Those links detail what is needed to reform the EU. I really don't care for reform, we should be outside the EU so their red tape would be irrelevant to us.

These are my own long standing views on the EU, yours are obviously very different to mine. As it should be.


----------



## delc (May 29, 2015)

CheltenhamHacker said:



			That is how a vote would work. How many options for "leaving completely" would you like?
		
Click to expand...

Essentially the 'yes I like to stay in the EU' is split three ways, but the no vote is not split at all!


----------



## Liverpoolphil (May 29, 2015)

delc said:



			Essentially the 'yes I like to stay in the EU' is split three ways, but the no vote is not split at all!
		
Click to expand...

Why do you need to split the no vote ?


----------



## Hobbit (May 29, 2015)

Liverpoolphil said:



			Why do you need to split the no vote ?
		
Click to expand...

You might want to pop out for a few weeks...


----------



## Liverpoolphil (May 29, 2015)

Hobbit said:



			You might want to pop out for a few weeks...
		
Click to expand...

The answer could be interesting - could be amazed at different options of saying "no"


----------



## delc (May 30, 2015)

Liverpoolphil said:



			Why do you need to split the no vote ?
		
Click to expand...

Because it might give the impression that more people want to leave the EU than want to stay in it!


----------



## Liverpoolphil (May 30, 2015)

delc said:



			Because it might give the impression that more people want to leave the EU than want to stay in it!  

Click to expand...

Eh?

How exactly would it do that -

Its quite simple

5 people want to leave - that means 5 want to leave

3 want to stay in but with some changes 
3 further are happy to stay exactly how we are

that makes 6 wanting to staying in and 5 wanting to leave - its not rocket science

So right now in our poll

16 want to leave

47 want to stay in the EU


----------



## Foxholer (May 30, 2015)

MarkE said:



			Why would there be a need to reduce the amount of red tape if there was'nt a problem in the first place?
		
Click to expand...

Maybe! And maybe not! As that article implied, it's always worthwhile to keep red tape to a minimum - for obvious (cost) reasons, though a certain amount is always necessary! Adding further Red Tape - as would be required in a 'non-free-trade' relationship - adds cost! It's that concept that you don't seem to be able to recognise! The reason it is being raised is that it adds costs for the businesses (eg. the Spanish Orange Grower/Exporter) which will then be passed - either directly or through 'normal' Market forces - to the UK consumer! And the same will apply in the other direction!

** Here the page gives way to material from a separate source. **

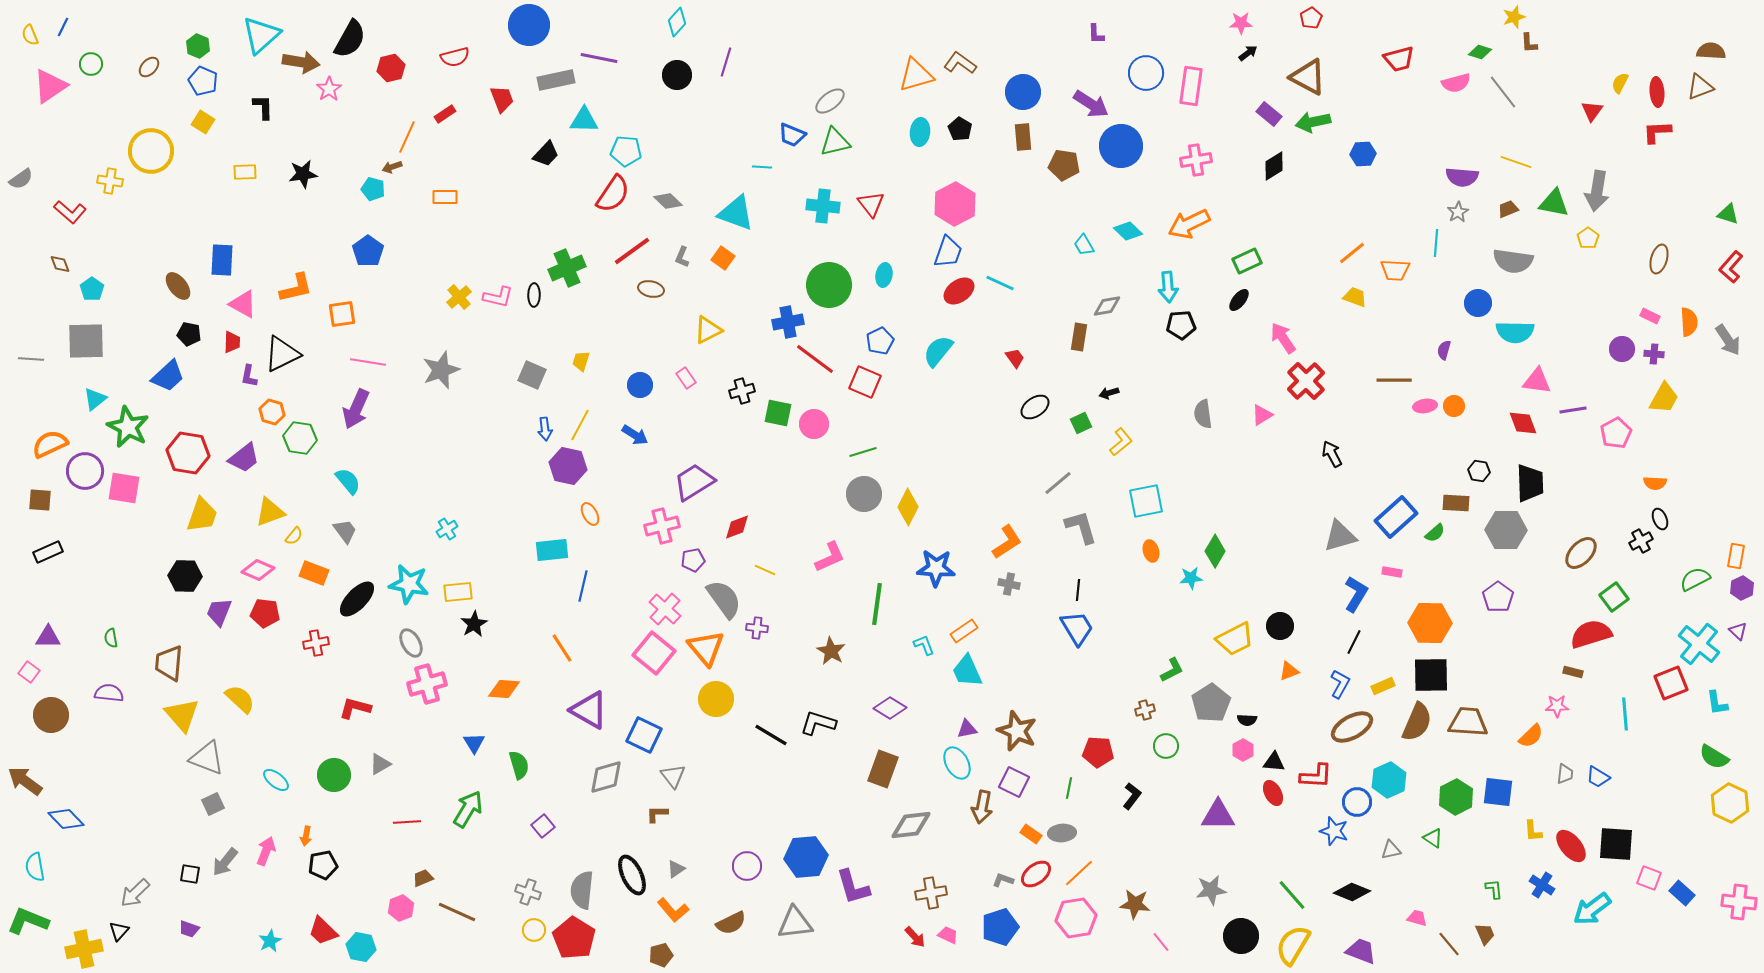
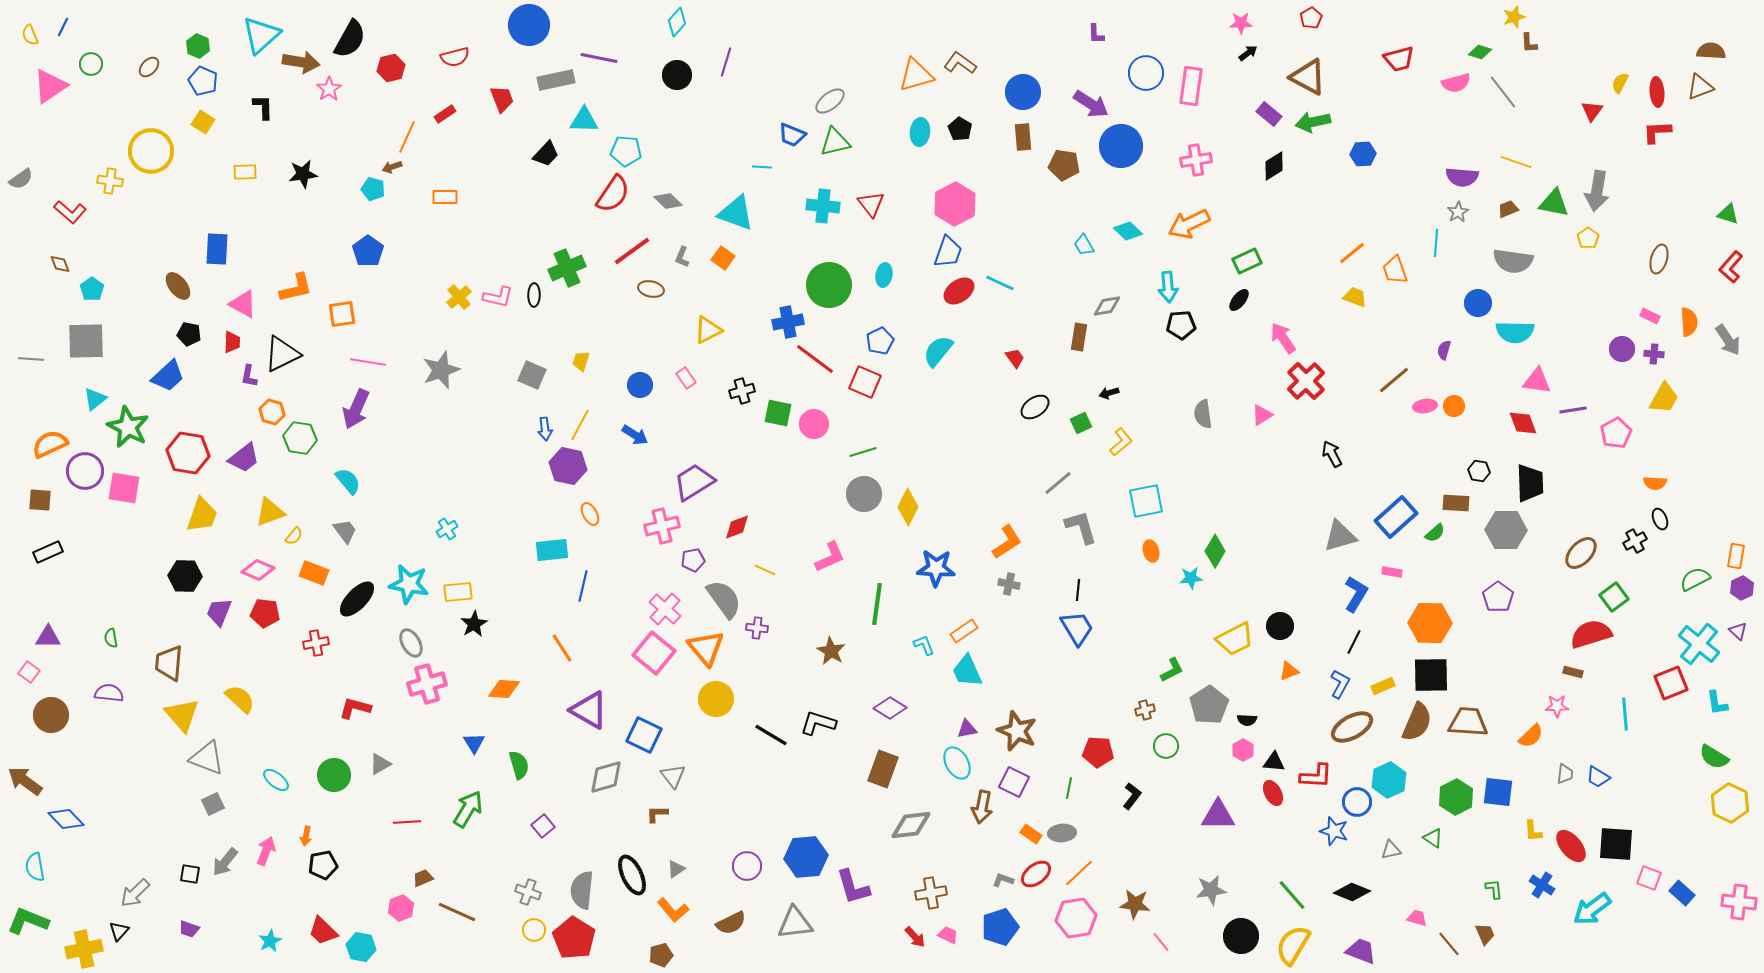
blue rectangle at (222, 260): moved 5 px left, 11 px up
orange trapezoid at (1395, 270): rotated 68 degrees clockwise
brown line at (1394, 380): rotated 40 degrees counterclockwise
black cross at (1641, 541): moved 6 px left
gray pentagon at (1211, 703): moved 2 px left, 2 px down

That, and my shock at how you cannot see this obvious result, is the only point I was making! 



MarkE said:



			...
Thirdly. I think they are complaining because there's too much bureaucracy within the EU. Again I am sure you could show me plenty of links to the contrary, but thats up to individuals to find as much info as possible and make an informed decision. 
...
		
Click to expand...

An invention all from your own imagination! Without any justification from me, as I have offered no opinion on that!

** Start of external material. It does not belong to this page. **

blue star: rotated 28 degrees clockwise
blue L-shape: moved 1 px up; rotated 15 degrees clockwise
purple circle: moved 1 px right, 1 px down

You haven't answered the questions I asked you in my previous post. The answers should guide you through to the conclusion that 'it's all about increasing/reducing costs!'!


----------



## SocketRocket (May 30, 2015)

delc said:



			Essentially the 'yes I like to stay in the EU' is split three ways, but the no vote is not split at all!
		
Click to expand...

This was my poll and I set the options around what people thought about closer political union between the UK and the EU.  I put an option asking if you would prefer us to leave as some will probably be unhappy with any level of union.

I suggest that if anyone wants a poll around whether we should vote 'Yes' or 'No' to the fore coming referendum then they start their own poll.


----------



## ColchesterFC (May 30, 2015)

Why would there be more red tape if we left the EU? Wouldn't we simply lose the current red tape and add different red tape. Not being argumentative it's a genuine question as I'm interested and don't know.

Also, where is the best place to get independent information on the benefits of staying in/leaving the EU. All the info I've read so far has been biased one way or the other depending on the writer.


----------



## MarkE (May 30, 2015)

Foxholer said:



			Maybe! And maybe not! As that article implied, it's always worthwhile to keep red tape to a minimum - for obvious (cost) reasons, though a certain amount is always necessary! Adding further Red Tape - as would be required in a 'non-free-trade' relationship - adds cost! It's that concept that you don't seem to be able to recognise! The reason it is being raised is that it adds costs for the businesses (eg. the Spanish Orange Grower/Exporter) which will then be passed - either directly or through 'normal' Market forces - to the UK consumer! And the same will apply in the other direction!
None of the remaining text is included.